D’ailleurs il est assis, il ne sait plus très bien si un fauteuil de jardin une chaise ou un banc le maintiennent comme une sorte de prothèse lui collant à la peau. Plutôt se laisser aller et attendre doucement dans la quiétude de l’après-midi pollué ; c’est la fin de l’été, un an sans se passer d’elle déjà. Plutôt se laisser dériver à l’instant même dans la somnolence paisible du parc, percevoir le frôlement des promeneurs quand ils passent, ce tintement des cils vibrant sous les lunettes anti-solaires, ce craquement doux des chaussures de sport sur la terre battue, le long des pelouses... Il se demande juste : et elle, le pourra-t-elle ? Au fond il s’en fout, il ne lui reste assez d’énergie que pour lui-même à force de l’avoir dépensée à ne pas y croire.
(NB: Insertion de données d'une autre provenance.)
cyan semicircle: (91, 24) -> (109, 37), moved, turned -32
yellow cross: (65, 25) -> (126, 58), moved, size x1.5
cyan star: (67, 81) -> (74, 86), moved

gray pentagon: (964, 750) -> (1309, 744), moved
Il sait encore sans faire l’effort d’y penser que demain est un autre jour, au fond de lui survivre il connaît, à l’ordinaire ; ses forces reconstituées, il verra... Doucement dans sa poche il passe la main sur sa cuisse : son corps est bien là ; il bande ; puis il caresse sa carte d’identité près d’une clé : la clé oui, il a oublié de la laisser ; il ne pouvait imaginer l’idée de la rendre où l’avait-il dans un trou de mémoire égarée au moment précis où il fallut la déposer ? Jamais tu ne devras te retrouver derrière une porte close se dit-il, lui disait-elle, mais pourquoi entrer de force, ne pas faire confiance aux autres... jamais, puis vous punir après avoir abusé - se disait-il, dédoublé ?
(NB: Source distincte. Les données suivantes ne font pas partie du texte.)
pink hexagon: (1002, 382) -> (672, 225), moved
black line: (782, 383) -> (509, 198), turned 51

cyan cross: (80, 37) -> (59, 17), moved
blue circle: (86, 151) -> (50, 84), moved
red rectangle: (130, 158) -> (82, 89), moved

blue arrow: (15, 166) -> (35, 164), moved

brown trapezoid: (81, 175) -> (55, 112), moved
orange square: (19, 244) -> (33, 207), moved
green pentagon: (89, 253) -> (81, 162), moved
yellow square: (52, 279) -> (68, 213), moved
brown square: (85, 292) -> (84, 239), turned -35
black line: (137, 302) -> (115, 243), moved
Vous réouvriront-ils la porte ou est-ce vous qui ne voudrez plus venir vous y représenter ? Réouvrir la porte comme ils vous ouvrirent leur coeur, leur corps, leur âme, leur vie, dans quoi vous avez fouillé tel chiffonnier sans ménagement, à la recherche de votre propre dépouille, ce passé qui avait défailli sous vos pas, comment aurait-il pu se trouver où vous ne connaissiez pas - était-ce vraiment votre pitance que celle des autres ? que cherchiez-vous donc ? Il leur en voulait, il lui en veut ; sait-elle seulement comme il se moqua d’elle ? alors ils seraient quittes.

Qu’en fera t’il demain comme aujourd’hui il ne sait déjà plus ce qui l’animait hier... Il sent bien sa carte d’identité au fond... Pour l’instant, il sait de qui il est le fils et ce qu’il était allé chercher là-bas, il sait qu’il n’a pas encore perdu le souffle. L’apaisement de se retrouver sans force mais sans conflit est-il lueur d’espoir ou recommencement de la perte ? Comment le savoir soi-même ?

Au présent, il se reconstitue, à Hyde Park.

Un coup de langue la réveille. "Viens !" dit le chien, "il est temps ! La toile peinte est tombée maintenant, il faut rentrer." Tant il est vrai, rien qu’à l’obscurité dans laquelle elle se retrouve avec Pussy dog, que le soleil même blafard n’éclaire plus les vies que dans les rêves.